Portrait of Kanha, 24, in her everyday life at work and at home, in Pnhom Penh where she live since 4 years. Kanha works as a tailor and want to start again her studies to become a prosthetic and orthotic specialist. In 2005, Kanha was victim of an explos | © Stephen Rae/HI
On October 17, 18, and 19, 2023, in Cambodia, Humanity & Inclusion - Handicap International will participate in the International Conference on Assistance to Victims of Anti-Personnel Landmines and Other Explosive Remnants of War, as well as the Rights of Persons with Disabilities.
This conference will bring together representatives from the United Nations, state representatives, and civil society actors, including representatives of victims organisations, from over 30 countries to assess progress and challenges in the field of assistance to victims, including the implementation of the Oslo Action Plan.
Assistance to victims at the heart of discussions
Assistance to victims (AV) is a crucial component of the Convention on the Prohibition of the Use, Stockpiling, Production, and Transfer of Anti-Personnel Mines and on their Destruction, also known as the Ottawa Convention. Its aim is to ensure the well-being of individuals affected by these explosive devices by providing them with access to healthcare services, rehabilitation, psychological and psychosocial support, as well as socio-economic inclusion. It also acknowledges the rights and needs of survivors, their families, and affected communities.
This conference represents a significant opportunity for state parties to assess progress and challenges related to victim assistance, including the implementation of the Oslo Action Plan, which outlines concrete measures for victim assistance. The primary goal of this conference is to enhance transparency and monitoring in achieving victim assistance objectives to meet the needs and uphold the rights of mine and other explosive devices victims, benefiting the broader community of persons with disabilities. These discussions will lay the groundwork for the adoption of a new action plan of the Ottawa Convention in December 2024 that will further guide efforts in victim assistance, for a 5-year duration.
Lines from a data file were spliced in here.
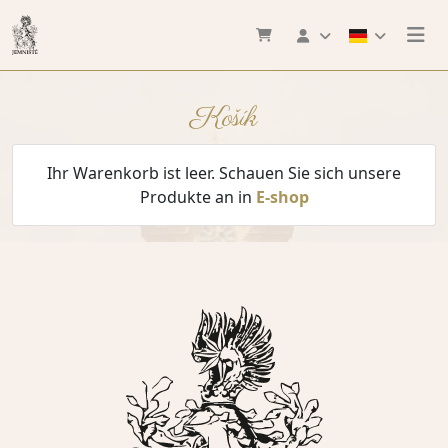
Košík
Ihr Warenkorb ist leer. Schauen Sie sich unsere
Produkte an in
E-shop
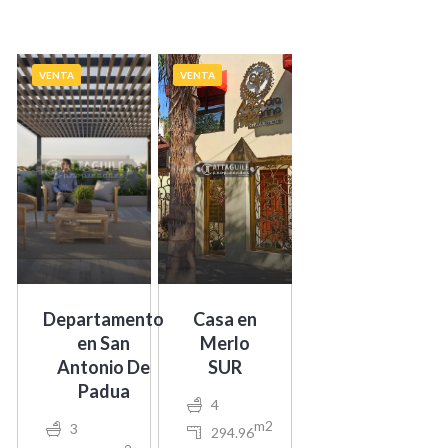
VENTA
VENTA
Departamento
Casa en
en San
Merlo
Antonio De
SUR
Padua
4
m2
3
294.96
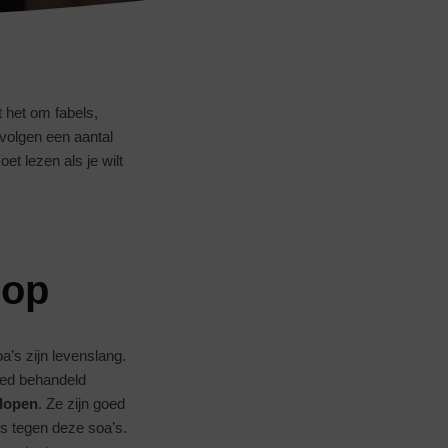
 het om fabels,
 volgen een aantal
t lezen als je wilt
 op
oa’s zijn levenslang.
oed behandeld
plopen
. Ze zijn goed
is tegen deze soa’s.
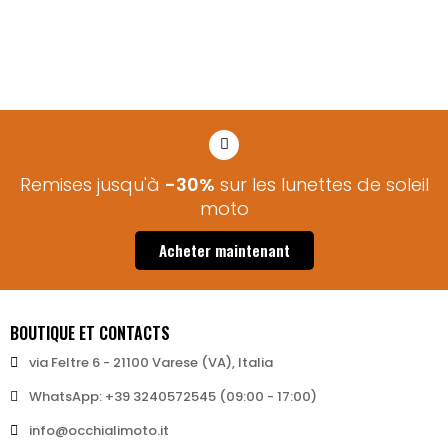
Remises jusqu'à
-30%
sur les lunettes de soleil
moto​
Acheter maintenant
BOUTIQUE ET CONTACTS
via Feltre 6 - 21100 Varese (VA), Italia
WhatsApp: +39 3240572545 (09:00 - 17:00)
info@occhialimoto.it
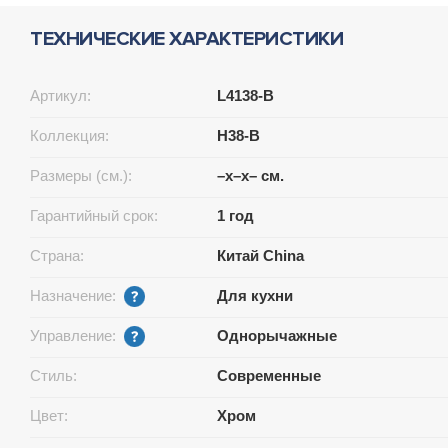
ТЕХНИЧЕСКИЕ ХАРАКТЕРИСТИКИ
Артикул:
L4138-B
Коллекция:
H38-B
Размеры (см.):
–x–x– см.
Гарантийный срок:
1 год
Страна:
Китай China
Назначение:
Для кухни
Управление:
Однорычажные
Стиль:
Современные
Цвет:
Хром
HI's presence at the International Conference
This international gathering also provides experts in victim assistance from over 30 countries with the opportunity to delve deeper into challenges and best practices, aligning national initiatives with the standards set forth by the Convention on the Rights of Persons with Disabilities and working towards sustainable development goals.
Signatory states of the Convention have committed to ensuring the full, equal, and effective participation of mine victims in society, based on human rights, gender equality, inclusion, and non-discrimination.
However, significant obstacles persist hindering access to quality, often vital services, including healthcare, rehabilitation, psychological and psychosocial support, as well as socio-economic inclusion. To shed light on these crucial issues, Anne Héry, Director of Advocacy and Institutional Relations, as well as specialists in economic inclusion and armed violence reduction, will speak during this conference. Two victims of anti-personnel landmines, Emily Vath and Kanha Theng, will participate also take part in these days of discussion to share their experiences, discuss the challenges they face and remind governments of the long-term needs of survivors of landmines and other explosive devices.. HI calls on states to intensify their efforts in victim assistance within the framework of the new action plan to effectively and sustainably address the needs of victims.
"Every survivor should have access to essential services such as rehabilitation, psychological support, guidance to return to school, find employment, and more. This access to services should also be facilitated for the families of those killed or injured, as well as the entire communities living in contaminated areas. Without these programs, the lives of mine or explosive remnants of war victims can be incredibly challenging." - Emily Vath, who lost her leg in an accident caused by an anti-personnel landmine.